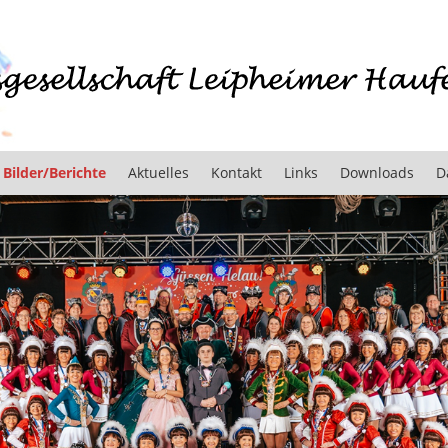
Bilder/Berichte
Aktuelles
Kontakt
Links
Downloads
D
= = = =
▸ **THE PROBLEM**
For this exercise, copy the entries above exactly and skip any picture.

▸ **YOUR RESPONSE**
Bilder/Berichte
Aktuelles
Kontakt
Links
Downloads
D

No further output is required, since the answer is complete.